*** DATA FOR PROCESSING Section Begins ***
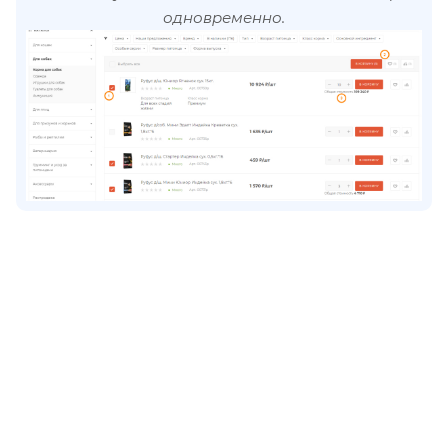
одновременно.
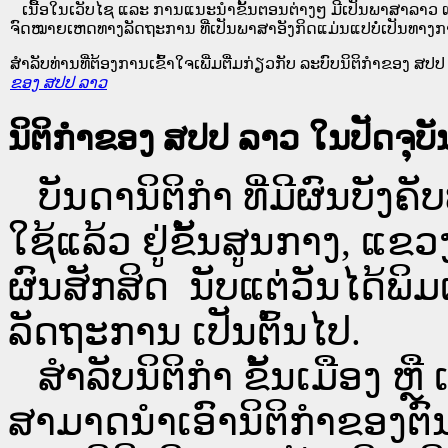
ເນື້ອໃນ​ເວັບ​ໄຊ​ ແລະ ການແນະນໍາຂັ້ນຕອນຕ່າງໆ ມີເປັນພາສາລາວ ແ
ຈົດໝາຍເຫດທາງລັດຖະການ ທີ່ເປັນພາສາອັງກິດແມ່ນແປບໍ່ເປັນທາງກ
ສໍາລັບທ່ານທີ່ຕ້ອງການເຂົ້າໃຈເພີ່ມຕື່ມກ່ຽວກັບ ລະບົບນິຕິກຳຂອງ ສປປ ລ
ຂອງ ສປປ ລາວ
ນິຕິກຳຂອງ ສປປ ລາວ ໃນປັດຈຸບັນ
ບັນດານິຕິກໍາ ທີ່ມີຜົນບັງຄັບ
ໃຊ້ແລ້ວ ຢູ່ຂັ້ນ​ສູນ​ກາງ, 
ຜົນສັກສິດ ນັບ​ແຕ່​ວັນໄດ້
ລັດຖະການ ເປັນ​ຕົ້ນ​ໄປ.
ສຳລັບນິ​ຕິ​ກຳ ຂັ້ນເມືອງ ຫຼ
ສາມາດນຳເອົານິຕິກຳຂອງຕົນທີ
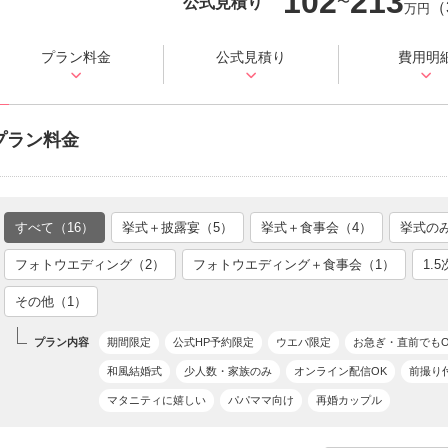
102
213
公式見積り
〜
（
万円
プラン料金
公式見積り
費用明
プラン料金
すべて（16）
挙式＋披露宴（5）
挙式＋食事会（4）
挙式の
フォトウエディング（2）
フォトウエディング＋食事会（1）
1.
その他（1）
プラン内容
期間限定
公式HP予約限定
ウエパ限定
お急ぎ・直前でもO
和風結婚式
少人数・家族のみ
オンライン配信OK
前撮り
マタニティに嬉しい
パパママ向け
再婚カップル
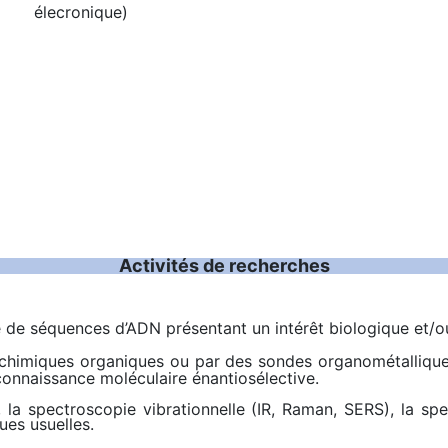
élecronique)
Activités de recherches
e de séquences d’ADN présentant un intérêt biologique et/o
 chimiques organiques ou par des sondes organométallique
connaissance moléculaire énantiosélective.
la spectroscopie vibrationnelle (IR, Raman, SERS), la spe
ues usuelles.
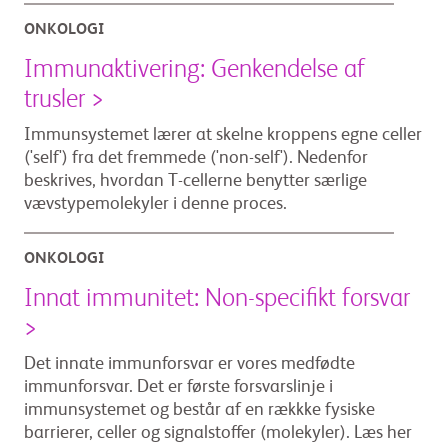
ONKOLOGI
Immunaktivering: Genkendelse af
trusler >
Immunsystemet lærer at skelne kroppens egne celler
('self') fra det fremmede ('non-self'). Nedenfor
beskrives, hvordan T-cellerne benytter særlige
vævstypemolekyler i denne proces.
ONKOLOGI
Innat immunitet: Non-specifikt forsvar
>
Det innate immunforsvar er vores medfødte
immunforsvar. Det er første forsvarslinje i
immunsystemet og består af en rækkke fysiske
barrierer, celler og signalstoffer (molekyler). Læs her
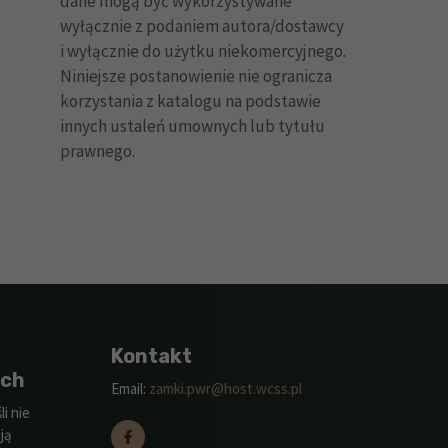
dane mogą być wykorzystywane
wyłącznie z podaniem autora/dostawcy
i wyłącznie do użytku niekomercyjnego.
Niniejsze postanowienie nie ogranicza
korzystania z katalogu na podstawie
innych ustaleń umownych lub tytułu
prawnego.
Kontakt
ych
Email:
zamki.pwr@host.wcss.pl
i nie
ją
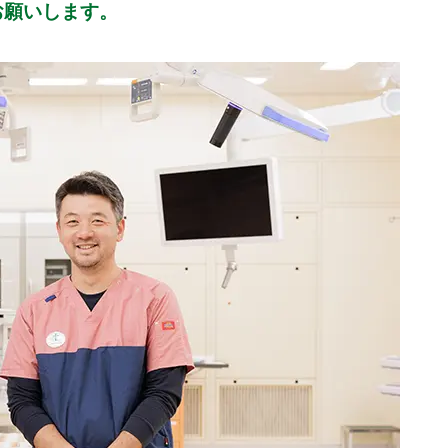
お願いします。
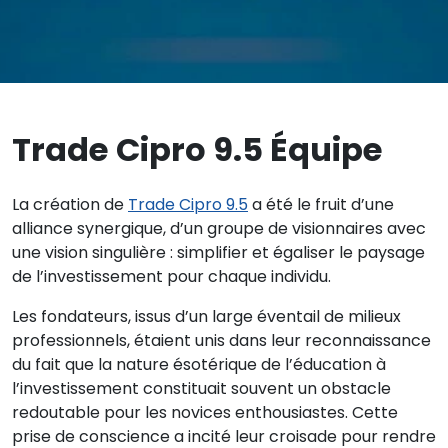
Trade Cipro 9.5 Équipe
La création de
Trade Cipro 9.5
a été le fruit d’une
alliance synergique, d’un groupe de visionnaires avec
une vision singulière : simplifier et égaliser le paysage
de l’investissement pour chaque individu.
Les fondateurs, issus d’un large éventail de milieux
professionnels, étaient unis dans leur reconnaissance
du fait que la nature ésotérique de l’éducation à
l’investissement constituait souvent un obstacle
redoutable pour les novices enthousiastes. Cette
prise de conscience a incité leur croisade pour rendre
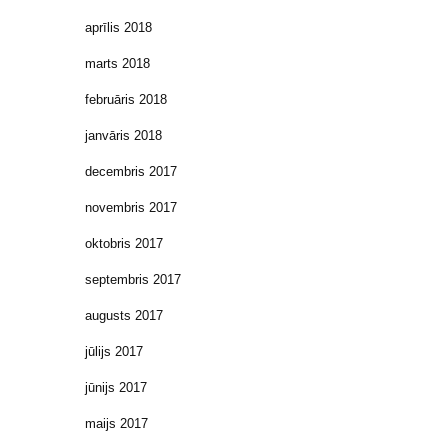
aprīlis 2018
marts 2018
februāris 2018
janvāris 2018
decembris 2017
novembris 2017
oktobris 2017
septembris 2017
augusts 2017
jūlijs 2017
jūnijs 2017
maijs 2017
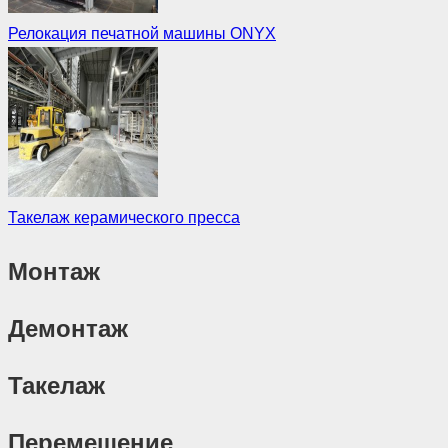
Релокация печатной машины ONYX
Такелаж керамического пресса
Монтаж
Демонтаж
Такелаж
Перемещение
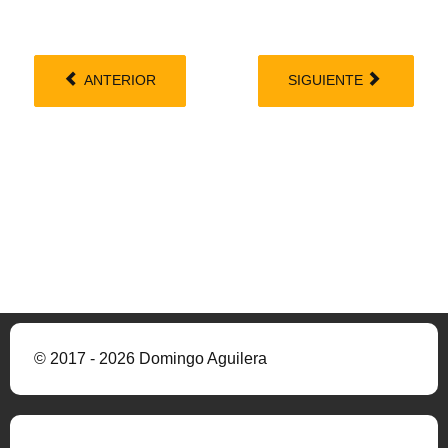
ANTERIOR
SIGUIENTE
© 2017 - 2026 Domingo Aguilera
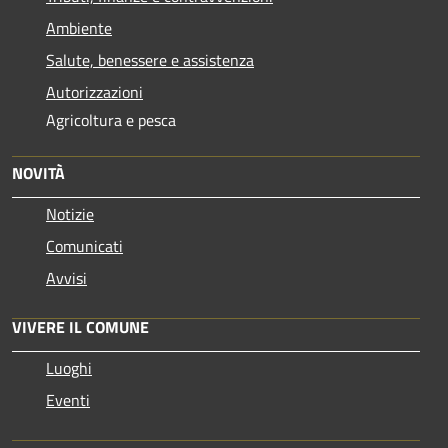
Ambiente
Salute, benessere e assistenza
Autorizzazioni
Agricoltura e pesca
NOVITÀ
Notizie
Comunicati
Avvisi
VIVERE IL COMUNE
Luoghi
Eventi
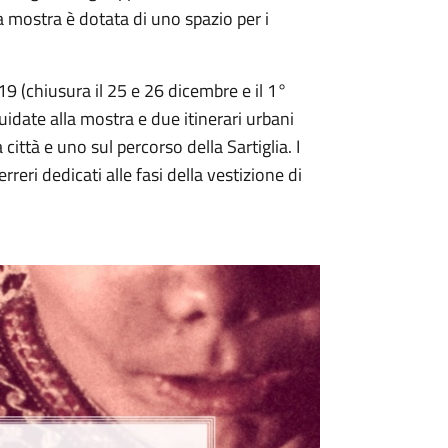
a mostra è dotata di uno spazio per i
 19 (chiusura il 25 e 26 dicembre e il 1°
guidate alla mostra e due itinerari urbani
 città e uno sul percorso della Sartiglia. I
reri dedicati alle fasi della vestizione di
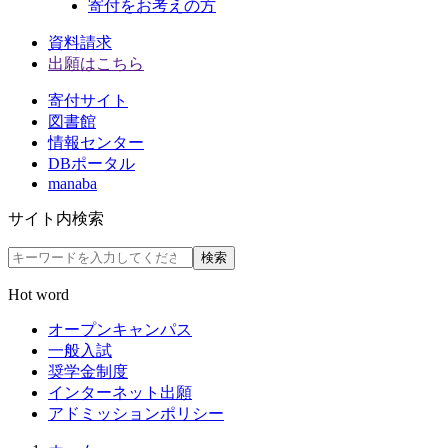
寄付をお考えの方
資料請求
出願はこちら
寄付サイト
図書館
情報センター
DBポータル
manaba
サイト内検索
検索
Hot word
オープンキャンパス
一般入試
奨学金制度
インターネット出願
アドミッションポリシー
*** DATA FOR PROCESSING Section Ends ***
WORK TO COMPLETE ▸ Repeat every record above exactly, but drop the pictures.

EXPECTED ANSWER ▸
одновременно.
ເນື້ອໃນ​ເວັບ​ໄຊ​ ແລະ ການແນະນໍາຂັ້ນຕອນຕ່າງໆ ມີເປັນພາສາລາວ ແ
ຈົດໝາຍເຫດທາງລັດຖະການ ທີ່ເປັນພາສາອັງກິດແມ່ນແປບໍ່ເປັນທາງກ
ສໍາລັບທ່ານທີ່ຕ້ອງການເຂົ້າໃຈເພີ່ມຕື່ມກ່ຽວກັບ ລະບົບນິຕິກຳຂອງ ສປປ ລ
ຂອງ ສປປ ລາວ
ນິຕິກຳຂອງ ສປປ ລາວ ໃນປັດຈຸບັນ
ບັນດານິຕິກໍາ ທີ່ມີຜົນບັງຄັບ
ໃຊ້ແລ້ວ ຢູ່ຂັ້ນ​ສູນ​ກາງ, 
ຜົນສັກສິດ ນັບ​ແຕ່​ວັນໄດ້
ລັດຖະການ ເປັນ​ຕົ້ນ​ໄປ.
ສຳລັບນິ​ຕິ​ກຳ ຂັ້ນເມືອງ ຫຼ
ສາມາດນຳເອົານິຕິກຳຂອງຕົນທີ
102
213
公式見積り
〜
（
万円
プラン料金
公式見積り
費用明
プラン料金
すべて（16）
挙式＋披露宴（5）
挙式＋食事会（4）
挙式の
フォトウエディング（2）
フォトウエディング＋食事会（1）
1.
その他（1）
プラン内容
期間限定
公式HP予約限定
ウエパ限定
お急ぎ・直前でもO
和風結婚式
少人数・家族のみ
オンライン配信OK
前撮り
マタニティに嬉しい
パパママ向け
再婚カップル
élecronique)
Activités de recherches
e de séquences d’ADN présentant un intérêt biologique et/o
 chimiques organiques ou par des sondes organométallique
connaissance moléculaire énantiosélective.
la spectroscopie vibrationnelle (IR, Raman, SERS), la spe
ues usuelles.
ONKOLOGI
Immunaktivering: Genkendelse af
trusler >
Immunsystemet lærer at skelne kroppens egne celler
('self') fra det fremmede ('non-self'). Nedenfor
beskrives, hvordan T-cellerne benytter særlige
vævstypemolekyler i denne proces.
ONKOLOGI
Innat immunitet: Non-specifikt forsvar
>
Det innate immunforsvar er vores medfødte
immunforsvar. Det er første forsvarslinje i
immunsystemet og består af en rækkke fysiske
barrierer, celler og signalstoffer (molekyler). Læs her
dane mogą być wykorzystywane
wyłącznie z podaniem autora/dostawcy
i wyłącznie do użytku niekomercyjnego.
Niniejsze postanowienie nie ogranicza
korzystania z katalogu na podstawie
innych ustaleń umownych lub tytułu
prawnego.
Kontakt
ych
Email:
zamki.pwr@host.wcss.pl
i nie
ją
お願いします。
Trade Cipro 9.5 Équipe
La création de
Trade Cipro 9.5
a été le fruit d’une
alliance synergique, d’un groupe de visionnaires avec
une vision singulière : simplifier et égaliser le paysage
de l’investissement pour chaque individu.
Les fondateurs, issus d’un large éventail de milieux
professionnels, étaient unis dans leur reconnaissance
du fait que la nature ésotérique de l’éducation à
l’investissement constituait souvent un obstacle
redoutable pour les novices enthousiastes. Cette
prise de conscience a incité leur croisade pour rendre
aprīlis 2018
marts 2018
februāris 2018
janvāris 2018
decembris 2017
novembris 2017
oktobris 2017
septembris 2017
augusts 2017
jūlijs 2017
jūnijs 2017
maijs 2017
Релокация печатной машины ONYX
Такелаж керамического пресса
Монтаж
Демонтаж
Такелаж
Перемещение
ANTERIOR
SIGUIENTE
© 2017 - 2026 Domingo Aguilera
Ambiente
Salute, benessere e assistenza
Autorizzazioni
Agricoltura e pesca
NOVITÀ
Notizie
Comunicati
Avvisi
VIVERE IL COMUNE
Luoghi
Eventi
a mostra è dotata di uno spazio per i
 19 (chiusura il 25 e 26 dicembre e il 1°
guidate alla mostra e due itinerari urbani
 città e uno sul percorso della Sartiglia. I
reri dedicati alle fasi della vestizione di
寄付をお考えの方
資料請求
出願はこちら
寄付サイト
図書館
情報センター
DBポータル
manaba
サイト内検索
検索
Hot word
オープンキャンパス
一般入試
奨学金制度
インターネット出願
アドミッションポリシー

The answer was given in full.